Is it a friend or just an acquaintance?
By Candela Xinkuang Muñoz
Do you remember how awkward it was when you realized that you weren’t vibing with the first group of people you talked to during Freshers’ week?
It’s a universal experience. On my very first day, I met three girls from different degrees. We did a scavenger hunt together, exchanged Instagrams, and promised to hang out the day after. Guess what? We didn’t. I don’t think the four of us have ever been together in the same room since.
This might even happen with people you talked to in the first months and hung out with for a while, to ultimately conclude that they are not the type of friends you want to stick with. And, you know what? It’s perfectly normal. It’s much better to acknowledge this and move on sooner rather than later: the longer you stay on the wrong train, the more expensive it becomes to return home.
You only need to be yourself to meet people who click with you. This sounds very cliché, yes. But I mean that forcing things and trying to fit a mold will never work out. If you stay authentic, you will attract people for who you are, not for who you pretend to be.
That said, most times, these friends won’t come to you magically. You will need to step out of your way to meet them, whether it is by sitting next to some strangers at the cafeteria, asking if the seat in the study room is free, or summoning the courage to go to a Music Wednesday by yourself, it is key to remember that you don’t have anything to lose. It’s like traveling to a different country: you don’t care about looking ridiculous dancing on the street because nobody knows you, and you won’t see those people again.
After you’ve taken this first step and talked to someone, exchanged Instagrams, and maybe even made plans to grab coffee, congratulations! You’ve made a friend- just kidding. You’ve made an acquaintance. Call it networking.
The rest is easy. You will eventually see if you enjoy their company, their conversations, their humor, and if there is genuine reciprocated interest in getting to know each other. And that is when you know you’ve made a real friend. Not an acquaintance. A friend.
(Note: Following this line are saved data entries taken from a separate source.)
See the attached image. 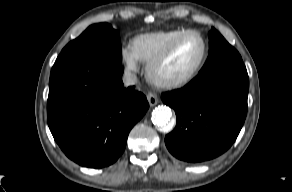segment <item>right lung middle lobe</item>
Segmentation results:
<instances>
[{
  "mask_svg": "<svg viewBox=\"0 0 292 192\" xmlns=\"http://www.w3.org/2000/svg\"><path fill=\"white\" fill-rule=\"evenodd\" d=\"M103 54L121 63L119 32L108 23L89 26L78 38L68 43L59 56Z\"/></svg>",
  "mask_w": 292,
  "mask_h": 192,
  "instance_id": "dd1d6c3e",
  "label": "right lung middle lobe"
}]
</instances>
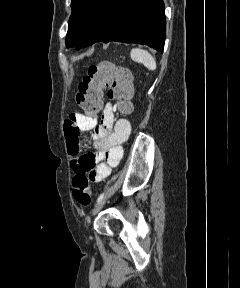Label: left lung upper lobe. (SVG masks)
Segmentation results:
<instances>
[{
	"mask_svg": "<svg viewBox=\"0 0 240 288\" xmlns=\"http://www.w3.org/2000/svg\"><path fill=\"white\" fill-rule=\"evenodd\" d=\"M109 0H71L66 45L81 48L92 34Z\"/></svg>",
	"mask_w": 240,
	"mask_h": 288,
	"instance_id": "obj_1",
	"label": "left lung upper lobe"
}]
</instances>
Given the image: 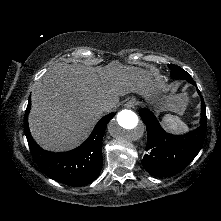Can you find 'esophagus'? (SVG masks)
<instances>
[{
	"mask_svg": "<svg viewBox=\"0 0 221 221\" xmlns=\"http://www.w3.org/2000/svg\"><path fill=\"white\" fill-rule=\"evenodd\" d=\"M136 105V100L134 98L130 99L127 103L126 106L128 108L134 107Z\"/></svg>",
	"mask_w": 221,
	"mask_h": 221,
	"instance_id": "1",
	"label": "esophagus"
}]
</instances>
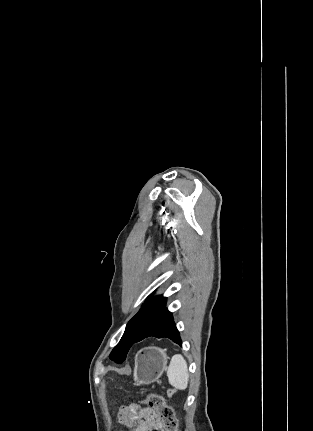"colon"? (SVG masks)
<instances>
[{
    "mask_svg": "<svg viewBox=\"0 0 313 431\" xmlns=\"http://www.w3.org/2000/svg\"><path fill=\"white\" fill-rule=\"evenodd\" d=\"M146 402L155 410L158 416V422L155 427L157 431H177L178 424L174 410L161 395L149 394L146 397Z\"/></svg>",
    "mask_w": 313,
    "mask_h": 431,
    "instance_id": "5ec220e1",
    "label": "colon"
}]
</instances>
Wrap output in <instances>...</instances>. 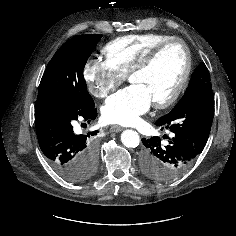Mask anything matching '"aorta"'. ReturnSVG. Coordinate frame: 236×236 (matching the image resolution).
Masks as SVG:
<instances>
[{
  "label": "aorta",
  "instance_id": "obj_1",
  "mask_svg": "<svg viewBox=\"0 0 236 236\" xmlns=\"http://www.w3.org/2000/svg\"><path fill=\"white\" fill-rule=\"evenodd\" d=\"M121 142L127 148H136L140 143V137L134 130H125L121 134Z\"/></svg>",
  "mask_w": 236,
  "mask_h": 236
}]
</instances>
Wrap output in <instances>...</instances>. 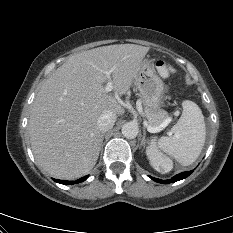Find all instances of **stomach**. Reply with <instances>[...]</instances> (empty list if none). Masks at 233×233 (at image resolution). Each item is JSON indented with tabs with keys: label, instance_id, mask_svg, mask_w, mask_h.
Masks as SVG:
<instances>
[{
	"label": "stomach",
	"instance_id": "stomach-1",
	"mask_svg": "<svg viewBox=\"0 0 233 233\" xmlns=\"http://www.w3.org/2000/svg\"><path fill=\"white\" fill-rule=\"evenodd\" d=\"M135 84L146 108L152 112L160 110L163 104L164 82L156 74L152 60L149 57L143 60Z\"/></svg>",
	"mask_w": 233,
	"mask_h": 233
}]
</instances>
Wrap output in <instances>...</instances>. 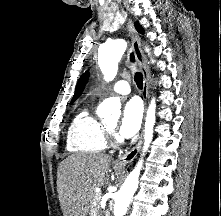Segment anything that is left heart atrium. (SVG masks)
<instances>
[{
    "mask_svg": "<svg viewBox=\"0 0 221 216\" xmlns=\"http://www.w3.org/2000/svg\"><path fill=\"white\" fill-rule=\"evenodd\" d=\"M142 121V107L138 100L128 101L122 111L119 134L123 138L133 137L139 130Z\"/></svg>",
    "mask_w": 221,
    "mask_h": 216,
    "instance_id": "1",
    "label": "left heart atrium"
}]
</instances>
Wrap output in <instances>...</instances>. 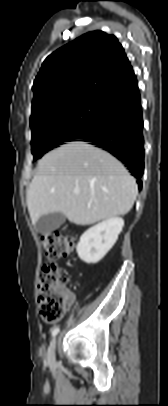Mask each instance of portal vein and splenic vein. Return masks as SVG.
I'll return each mask as SVG.
<instances>
[{"instance_id":"obj_1","label":"portal vein and splenic vein","mask_w":168,"mask_h":406,"mask_svg":"<svg viewBox=\"0 0 168 406\" xmlns=\"http://www.w3.org/2000/svg\"><path fill=\"white\" fill-rule=\"evenodd\" d=\"M79 192H80L79 189H75V190L73 191V193H75V194H78Z\"/></svg>"}]
</instances>
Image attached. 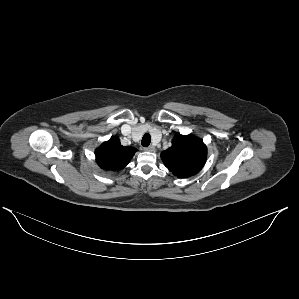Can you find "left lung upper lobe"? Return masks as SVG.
<instances>
[{
	"instance_id": "1",
	"label": "left lung upper lobe",
	"mask_w": 299,
	"mask_h": 299,
	"mask_svg": "<svg viewBox=\"0 0 299 299\" xmlns=\"http://www.w3.org/2000/svg\"><path fill=\"white\" fill-rule=\"evenodd\" d=\"M207 148L203 140L193 135L177 133L172 146L161 153L165 166L179 178L198 173L205 164Z\"/></svg>"
}]
</instances>
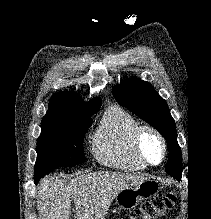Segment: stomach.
Segmentation results:
<instances>
[{
    "label": "stomach",
    "mask_w": 211,
    "mask_h": 219,
    "mask_svg": "<svg viewBox=\"0 0 211 219\" xmlns=\"http://www.w3.org/2000/svg\"><path fill=\"white\" fill-rule=\"evenodd\" d=\"M160 189V185L154 180H145L139 185L123 189L115 197V204L120 209H133L139 201L149 198L156 194Z\"/></svg>",
    "instance_id": "stomach-1"
}]
</instances>
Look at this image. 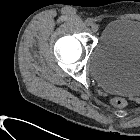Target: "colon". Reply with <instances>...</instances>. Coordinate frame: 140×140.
Returning a JSON list of instances; mask_svg holds the SVG:
<instances>
[{
    "instance_id": "1",
    "label": "colon",
    "mask_w": 140,
    "mask_h": 140,
    "mask_svg": "<svg viewBox=\"0 0 140 140\" xmlns=\"http://www.w3.org/2000/svg\"><path fill=\"white\" fill-rule=\"evenodd\" d=\"M111 103H112L113 106H115L117 108H123V107L126 106L127 101L123 97L115 96L111 99Z\"/></svg>"
}]
</instances>
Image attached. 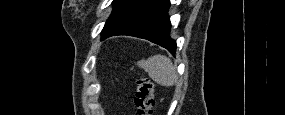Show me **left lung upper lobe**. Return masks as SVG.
I'll use <instances>...</instances> for the list:
<instances>
[{
    "mask_svg": "<svg viewBox=\"0 0 285 115\" xmlns=\"http://www.w3.org/2000/svg\"><path fill=\"white\" fill-rule=\"evenodd\" d=\"M130 0H113V6H114V9L111 13V15L109 16L108 20L106 21V24L105 26L107 25V23L111 20V18L122 8L124 7ZM104 26V28H105ZM103 28V30H104ZM103 30H102V33H103Z\"/></svg>",
    "mask_w": 285,
    "mask_h": 115,
    "instance_id": "5c2ea615",
    "label": "left lung upper lobe"
}]
</instances>
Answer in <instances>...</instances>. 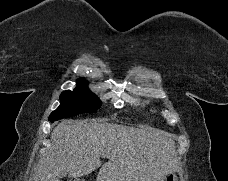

And if, in the end, you see that you are not vibing with them, don’t panic! Friendships evolve all the time in university (no dramas involved). We’re adults now, so welcome to adulthood, I guess.
the longer you stay on the wrong train, the more expensive it becomes to return home.
To conclude, I want to share the fundamental truth that real friends won’t come during the first year. If you go shopping when you’re hungry, you might grab the wrong things. In the first year, everybody wants to meet new people, find their crowd, and figure out where they fit in. But be patient. Keep trying. And, most importantly, stay true to who you are.